Oleh Ariady Achmad dan team teropongsenayan.com pada hari Kamis, 19 Jun 2025 - 10:51:46 WIB
Bagikan Berita ini :

Karakter dan Kedaulatan: Gubernur Aceh di Tengah Kontroversi Pemindahan Empat Pulau

tscom_news_photo_1750305106.jpeg
(Sumber foto : )

Di tengah dinamika politik nasional yang semakin pragmatis, polemik pemindahan status empat pulau dari wilayah Aceh ke Sumatera Utara kembali membangkitkan pertanyaan lama tentang relasi pusat dan daerah, serta integritas tata kelola wilayah di Indonesia. Isu ini tak hanya bersifat administratif, melainkan menyentuh urat nadi identitas dan kedaulatan lokal Aceh — provinsi yang lahir dari sejarah panjang konflik, perundingan, dan perdamaian.

Upaya pemindahan pulau-pulau ini — yang oleh sebagian pihak diduga dilatarbelakangi potensi sumber daya alam yang kaya — mengundang tafsir dan kecurigaan. Bukan hanya publik Aceh yang gelisah, melainkan juga banyak pemerhati hukum tata negara dan keutuhan perjanjian damai.

Pemerintah pusat, melalui Kementerian Dalam Negeri, bersama Gubernur Sumatera Utara, mencoba melakukan pendekatan intensif terhadap Gubernur Aceh. Namun, respon dari Gubernur Aceh menjadi peristiwa langka dalam iklim demokrasi yang semakin transaksional. Ia memilih bersikap tenang namun tegas, konsisten dalam prinsip, dan komunikatif tanpa kehilangan kehormatan posisi.

Dalam sebuah wawancara, Gubernur Aceh menyatakan:

“Kepala daerah tidak boleh mudah digoyang oleh bujukan ataupun tekanan. Wilayah Aceh bukan sekadar tanah, tapi harga diri. Kami hormati pusat, tapi kami juga wajib menjaga amanat sejarah.”
— Achmad Marzuki, Gubernur Aceh

MoU Helsinki: Amanat Damai yang Dikhianati Diam-Diam?

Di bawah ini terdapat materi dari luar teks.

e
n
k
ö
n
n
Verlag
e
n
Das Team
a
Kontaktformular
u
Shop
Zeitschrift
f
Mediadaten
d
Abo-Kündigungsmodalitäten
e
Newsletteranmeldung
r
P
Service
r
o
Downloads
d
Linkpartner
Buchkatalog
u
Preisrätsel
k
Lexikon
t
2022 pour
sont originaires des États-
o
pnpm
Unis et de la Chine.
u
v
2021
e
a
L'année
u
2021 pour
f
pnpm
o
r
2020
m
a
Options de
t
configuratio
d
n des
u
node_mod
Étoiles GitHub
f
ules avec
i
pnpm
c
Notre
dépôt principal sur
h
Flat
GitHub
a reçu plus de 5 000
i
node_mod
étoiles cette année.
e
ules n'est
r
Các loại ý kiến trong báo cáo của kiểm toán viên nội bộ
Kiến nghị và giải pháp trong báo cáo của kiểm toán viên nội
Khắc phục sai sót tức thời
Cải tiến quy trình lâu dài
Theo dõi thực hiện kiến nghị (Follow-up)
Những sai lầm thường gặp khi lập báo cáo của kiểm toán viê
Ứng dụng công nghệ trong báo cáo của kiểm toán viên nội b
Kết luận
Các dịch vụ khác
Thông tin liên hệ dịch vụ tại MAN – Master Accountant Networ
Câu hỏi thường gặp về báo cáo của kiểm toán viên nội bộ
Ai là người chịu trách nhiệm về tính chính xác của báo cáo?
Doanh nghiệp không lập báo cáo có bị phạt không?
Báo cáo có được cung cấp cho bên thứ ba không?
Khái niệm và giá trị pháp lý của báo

MoU Helsinki yang ditandatangani pada 15 Agustus 2005 menjadi dasar yuridis dan moral yang menegaskan posisi Aceh dalam bingkai Republik Indonesia dengan status khusus. Salah satu pasal penting dalam perjanjian tersebut menyatakan:

Pasal 1.1.2: "Aceh memiliki wewenang untuk mengatur dan mengurus dirinya sendiri dalam semua bidang pemerintahan publik yang diselenggarakan dalam kerangka Negara Kesatuan Republik Indonesia, kecuali dalam bidang hubungan luar negeri, pertahanan luar negeri, keamanan nasional, moneter dan fiskal, serta agama dan kebijakan luar negeri."

Lebih lanjut, Pasal 1.1.3 menyebutkan:

"Aceh berhak memiliki bendera, lambang, dan himne sebagai simbol kewenangan dirinya dan keistimewaannya sebagai bagian dari NKRI."

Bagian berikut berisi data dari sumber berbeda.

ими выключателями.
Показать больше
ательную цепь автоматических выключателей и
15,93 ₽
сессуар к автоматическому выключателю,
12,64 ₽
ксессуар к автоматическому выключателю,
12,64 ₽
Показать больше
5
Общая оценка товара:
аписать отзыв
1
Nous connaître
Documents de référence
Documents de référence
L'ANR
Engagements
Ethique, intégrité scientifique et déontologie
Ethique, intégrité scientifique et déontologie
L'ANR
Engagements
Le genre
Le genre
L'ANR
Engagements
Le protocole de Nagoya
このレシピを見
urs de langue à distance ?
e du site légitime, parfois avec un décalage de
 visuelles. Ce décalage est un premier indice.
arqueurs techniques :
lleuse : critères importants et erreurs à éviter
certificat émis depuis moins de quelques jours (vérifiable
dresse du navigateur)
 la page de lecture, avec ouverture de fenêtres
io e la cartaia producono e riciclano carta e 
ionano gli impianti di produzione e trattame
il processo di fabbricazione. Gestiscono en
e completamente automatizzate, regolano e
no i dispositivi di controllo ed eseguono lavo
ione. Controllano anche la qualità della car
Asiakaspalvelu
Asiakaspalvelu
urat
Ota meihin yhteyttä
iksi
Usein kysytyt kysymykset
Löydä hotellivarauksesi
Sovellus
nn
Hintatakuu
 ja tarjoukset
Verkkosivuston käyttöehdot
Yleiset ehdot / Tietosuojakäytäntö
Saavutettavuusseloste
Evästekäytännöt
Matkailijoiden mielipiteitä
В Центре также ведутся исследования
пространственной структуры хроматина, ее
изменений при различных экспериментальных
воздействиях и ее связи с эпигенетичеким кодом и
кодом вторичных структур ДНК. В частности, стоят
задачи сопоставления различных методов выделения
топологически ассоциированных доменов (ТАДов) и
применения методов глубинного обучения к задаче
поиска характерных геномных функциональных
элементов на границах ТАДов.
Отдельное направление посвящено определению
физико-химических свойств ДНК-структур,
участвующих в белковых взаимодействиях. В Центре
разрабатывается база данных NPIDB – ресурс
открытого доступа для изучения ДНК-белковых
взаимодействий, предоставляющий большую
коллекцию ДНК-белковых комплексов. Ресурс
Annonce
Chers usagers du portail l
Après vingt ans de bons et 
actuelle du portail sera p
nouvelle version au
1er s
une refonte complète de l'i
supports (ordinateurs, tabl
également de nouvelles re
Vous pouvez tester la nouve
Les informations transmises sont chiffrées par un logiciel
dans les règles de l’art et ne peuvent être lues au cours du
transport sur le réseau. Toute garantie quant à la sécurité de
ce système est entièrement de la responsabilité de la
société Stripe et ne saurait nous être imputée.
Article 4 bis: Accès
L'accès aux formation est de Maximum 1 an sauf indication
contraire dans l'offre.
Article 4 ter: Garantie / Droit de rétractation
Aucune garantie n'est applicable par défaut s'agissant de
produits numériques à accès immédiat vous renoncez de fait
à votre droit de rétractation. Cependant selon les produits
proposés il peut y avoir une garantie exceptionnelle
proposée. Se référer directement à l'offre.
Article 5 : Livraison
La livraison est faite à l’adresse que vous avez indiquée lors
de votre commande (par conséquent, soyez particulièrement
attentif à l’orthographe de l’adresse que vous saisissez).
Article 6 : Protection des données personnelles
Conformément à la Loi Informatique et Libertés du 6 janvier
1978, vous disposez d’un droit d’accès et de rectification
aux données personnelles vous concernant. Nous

Pertanyaan besar kemudian muncul: jika Aceh memiliki wewenang luas, termasuk dalam pengelolaan wilayah administratifnya sendiri, mengapa pemerintah pusat justru melakukan langkah yang secara substansial mengurangi wilayah tersebut tanpa konsultasi menyeluruh dengan Pemerintah Aceh dan DPR Aceh?

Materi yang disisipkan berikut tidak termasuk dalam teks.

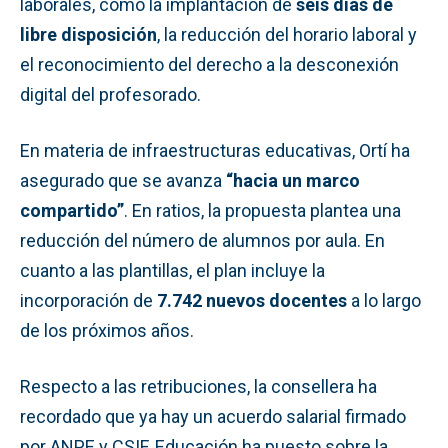
laborales, como la implantación de
seis días de
libre disposición
, la reducción del horario laboral y
el reconocimiento del derecho a la desconexión
digital del profesorado.
En materia de infraestructuras educativas, Ortí ha
asegurado que se avanza
“hacia un marco
compartido”
. En ratios, la propuesta plantea una
reducción del número de alumnos por aula. En
cuanto a las plantillas, el plan incluye la
incorporación de
7.742 nuevos docentes
a lo largo
de los próximos años.
Respecto a las retribuciones, la consellera ha
recordado que ya hay un acuerdo salarial firmado
por ANPE y CSIF. Educación ha puesto sobre la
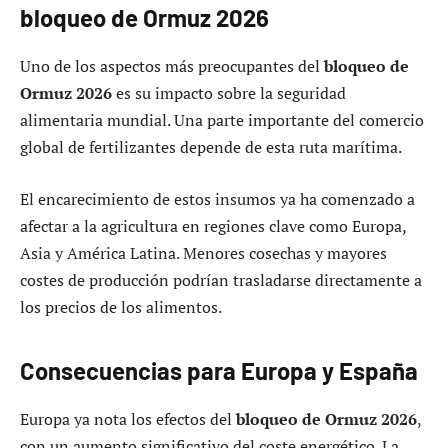
bloqueo de Ormuz 2026
Uno de los aspectos más preocupantes del
bloqueo de
Ormuz 2026
es su impacto sobre la seguridad
alimentaria mundial. Una parte importante del comercio
global de fertilizantes depende de esta ruta marítima.
El encarecimiento de estos insumos ya ha comenzado a
afectar a la agricultura en regiones clave como Europa,
Asia y América Latina. Menores cosechas y mayores
costes de producción podrían trasladarse directamente a
los precios de los alimentos.
Consecuencias para Europa y España
Europa ya nota los efectos del
bloqueo de Ormuz 2026
,
con un aumento significativo del coste energético. La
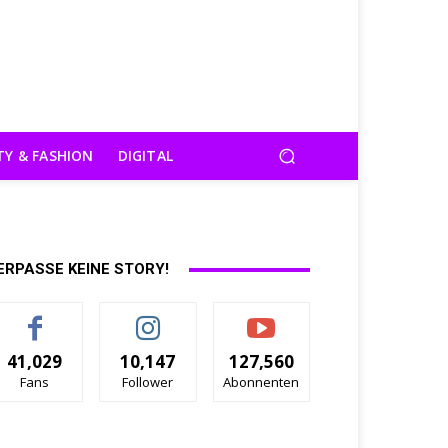
TY & FASHION
DIGITAL
ERPASSE KEINE STORY!
41,029
10,147
127,560
Fans
Follower
Abonnenten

Sikap Tegas yang Didukung Sejumlah Tokoh

Langkah Gubernur Aceh ini mendapat dukungan dari berbagai tokoh dan pengamat. Wakil Presiden ke-10 dan ke-12 RI, Jusuf Kalla — salah satu arsitek damai Helsinki — menyatakan keprihatinannya:

“Kesepakatan Helsinki itu bukan hanya kontrak politik, tapi perjanjian moral. Kalau wilayah Aceh diganggu atau dikurangi tanpa mekanisme yang adil, maka itu bisa menjadi preseden buruk bagi kepercayaan daerah kepada pusat.”
— Jusuf Kalla

Sementara itu, pakar hukum tata negara Prof. Zainal Arifin Mochtar menegaskan:

“Kalau ada perubahan batas wilayah, harus ada dasar hukum dan proses partisipatif. Tidak boleh diam-diam atau hanya berdasarkan kepentingan ekonomi atau politis.”

Tokoh Aceh lainnya, Muzakir Manaf, juga angkat suara:

“Empat pulau itu bagian dari tanah leluhur kami. Jika ada yang mencoba mengambilnya, itu sama saja mengusik perdamaian yang kami perjuangkan dengan darah.”

Narasi Tentang Indonesia yang Perlu Diulang

Peristiwa ini menyiratkan krisis mendalam dalam tata kelola otonomi daerah di Indonesia. Negara ini terlalu sering abai pada makna “setara” dalam hubungan pusat dan daerah. Demokrasi yang seharusnya menjamin hak setiap wilayah untuk didengar, justru dikebiri oleh pendekatan teknokratis dan sentralistik.

Aceh, dengan sejarahnya yang berdarah-darah, justru kini mengajarkan kepada kita semua bahwa integritas bukan berarti perlawanan, dan ketegasan bukan berarti separatisme. Seorang gubernur bisa berkata “tidak” secara konstitusional, tanpa harus dicap anti-NKRI.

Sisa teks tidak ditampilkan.